An NGO has accused the Syrian regime of killing thousands of civilians in "indiscriminate" airstrikes. Human Rights Watch has issued its lates report as the Syrian civil war enters its third year.
Some 4,300 Syrian civilians have been killed in air force bombings since July, according to a report published Thursday by the New York-based group. It claims that military fighter jets and helicopters have targeted areas under the control of opposition groups, who have want to oust Syrian President Bashar al-Assad.
Human Rights Watch accused al-Assad's forces of "serious violations of international humanitarian law."
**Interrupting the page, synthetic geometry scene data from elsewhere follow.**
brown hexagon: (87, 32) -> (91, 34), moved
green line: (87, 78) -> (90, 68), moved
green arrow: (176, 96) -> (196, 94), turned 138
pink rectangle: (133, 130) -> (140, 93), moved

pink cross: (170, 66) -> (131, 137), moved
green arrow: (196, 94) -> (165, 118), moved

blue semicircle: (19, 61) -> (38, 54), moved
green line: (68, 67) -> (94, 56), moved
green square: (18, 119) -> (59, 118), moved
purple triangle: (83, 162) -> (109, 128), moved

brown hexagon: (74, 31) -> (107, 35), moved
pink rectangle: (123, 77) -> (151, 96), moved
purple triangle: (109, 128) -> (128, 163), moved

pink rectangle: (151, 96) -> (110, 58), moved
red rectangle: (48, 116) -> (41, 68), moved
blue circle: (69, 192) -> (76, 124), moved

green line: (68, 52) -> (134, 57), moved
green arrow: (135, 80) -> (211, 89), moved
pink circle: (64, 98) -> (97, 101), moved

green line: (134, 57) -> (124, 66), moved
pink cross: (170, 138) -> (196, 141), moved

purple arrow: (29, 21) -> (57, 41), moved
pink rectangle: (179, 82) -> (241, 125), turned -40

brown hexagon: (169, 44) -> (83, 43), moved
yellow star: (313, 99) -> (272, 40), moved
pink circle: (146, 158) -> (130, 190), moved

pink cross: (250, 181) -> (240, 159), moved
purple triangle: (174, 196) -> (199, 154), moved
"The Syrian Air Force appears to have carried out indiscriminate air strikes with knowledge of their indiscriminate effect," the New York-based group said.
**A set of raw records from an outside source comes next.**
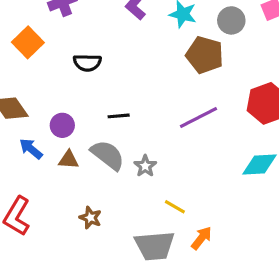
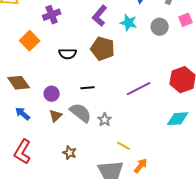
brown pentagon: (205, 55) -> (103, 49), moved
blue arrow: (31, 149) -> (23, 114), moved
brown triangle: (69, 160) -> (56, 116), turned -48

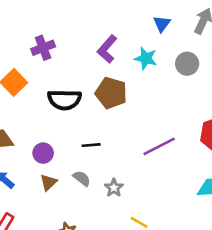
black semicircle: (68, 54) -> (64, 100), size x1.4
gray semicircle: (81, 113) -> (82, 178), size x0.6

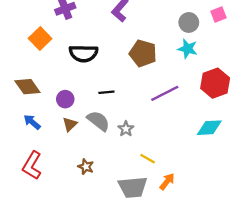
cyan star: (146, 58) -> (188, 49), moved
brown pentagon: (111, 93) -> (143, 53), moved
gray semicircle: (82, 178) -> (98, 121), size x1.5

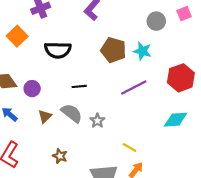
cyan star: (188, 49) -> (142, 51), moved
purple circle: (65, 99) -> (32, 89), moved
yellow line: (148, 159) -> (130, 147), moved

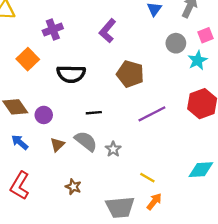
cyan star: (142, 51) -> (197, 60), moved, turned 30
cyan diamond: (176, 120) -> (201, 170), moved

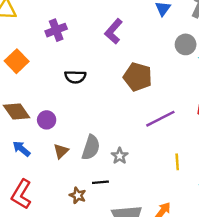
orange square: (28, 59) -> (17, 61), moved
black semicircle: (71, 74) -> (75, 77), size x0.7
black line: (94, 113) -> (100, 182), moved
gray semicircle: (86, 141) -> (91, 147), turned 70
yellow line: (147, 178) -> (177, 162), moved, turned 56

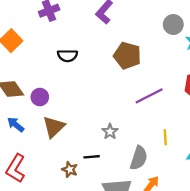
gray semicircle: (91, 147) -> (139, 158), moved
brown triangle: (61, 151) -> (54, 127), size x1.5

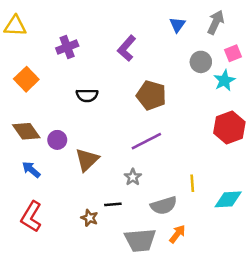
purple line: (149, 96) -> (146, 141), moved
brown triangle: (54, 127) -> (87, 160), moved
gray semicircle: (139, 158) -> (164, 206), turned 55

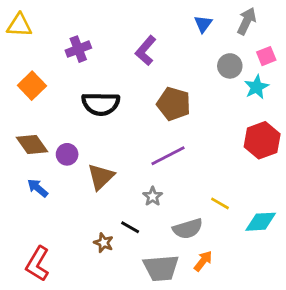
black semicircle: (87, 95) -> (101, 104), size x1.5
yellow line: (192, 183) -> (220, 203), turned -56
black line: (113, 204) -> (130, 227), turned 35
red L-shape: (31, 217) -> (38, 264), moved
According to its report, al-Assad's forces were guilty of carrying out strikes against opposition fighters where there was a risk of harming the civilian population.
They had also targeted known civilian hubs, such as bakeries and hospitals.
The watch group based its death toll figures on interviews - conducted in Syria in late 2012 - with witnesses from areas, such as Aleppo, Idlib, Homs and Damascus, where much of the fighting has occurred. The investigators also experienced these "deliberate" airstrikes firsthand during visits to Syria, according to the report.
The report released Thursday coincided with a G8 summit in London, during which the Syrian opposition appealed to world leaders for weapons. The US and EU are currently providing them non-lethal assistance.
The Syrian civil war has claimed over 70,000 lives since fighting began and has caused more than 1 million civilians to flee into neighboring Turkey, Lebanon and Jordan, according to the United Nations.